I am also wondering if we can get away with fewer flush_page_to_ram()
calls from alloc_heap_pages() for memory allocations done at boot time
soon after global boot memory scrubbing.


> > > > > I managed to overcome the issue #3 by commenting out all calls to
> > > > > populate_one_size() except the populate_one_size(PFN_4K_SHIFT) in
> > > > > xg_dom_arm.c. This lengthened domain construction, but my "RT" domain
> > > > > didn't experienced so big latency issues. Apparently all other
> > > > > hypercalls which are used during domain creation are either fast or
> > > > > preemptible. No doubts that my hack lead to page tables inflation and
> > > > > overall performance drop.
> > > > I think we need to follow this up and fix this.
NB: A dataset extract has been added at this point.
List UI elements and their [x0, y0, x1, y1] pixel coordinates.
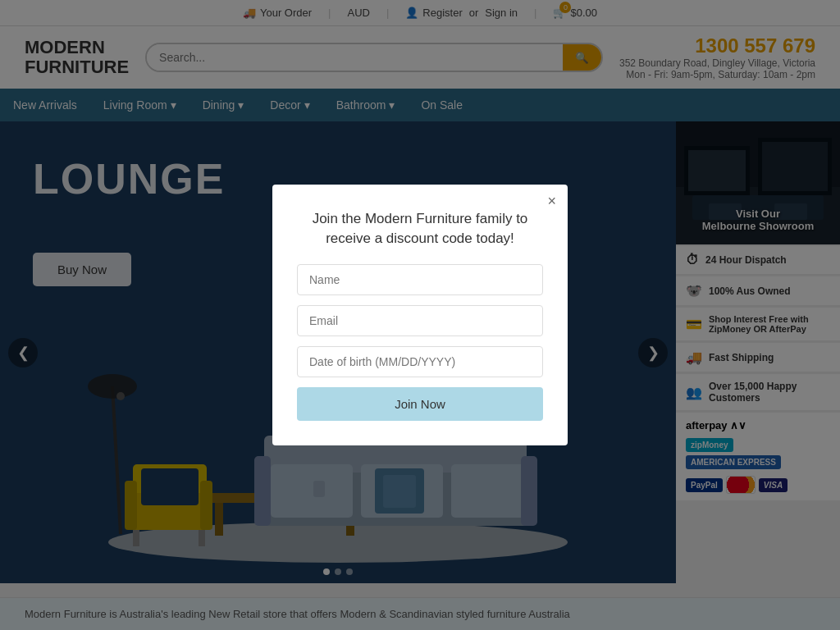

Maybe just by adding
> > > > a hypercall continuation to the loop.
> > > 
> > > When I read "hypercall continuation", I read we will return to the
> > > guest context so it can process interrupts and potentially switch to
> > > another task.
> > > 
> > > This means that the guest could issue a second populate_physmap() from
> > > the vCPU. Therefore any restart information should be part of the
> > > hypercall parameters. So far, I don't see how this would be possible.
> > > 
> > > Even if we overcome that part, this can be easily abuse by a guest as
> > > the memory is not yet accounted to the domain. Imagine a guest that
> > > never request the continuation of the populate_physmap(). So we would
> > > need to block the vCPU until the allocation is finished.
> > 
> > Moreover, most of the alloc_heap_pages() sits under spinlock, so first
> > step would be to split this function into smaller atomic parts.
> 
> Do you have any suggestion how to split it?
> 
> > 
> > > I think the first step is we need to figure out which part of the
> > > allocation is slow (see my question above). From there, we can figure
> > > out if there is a way to reduce the impact.
> > 
> > I'll do more tracing and will return with more accurate numbers. But as far
> > as I can see, any loop on 262144 pages will take some time..
> .
> 
> It really depends on the content of the loop. On any modern processors, you
> are very likely not going to notice a loop that update just a flag.
> 
> However, you are likely going to be see an impact if your loop is going to
> clean & invalidate the cache for each page.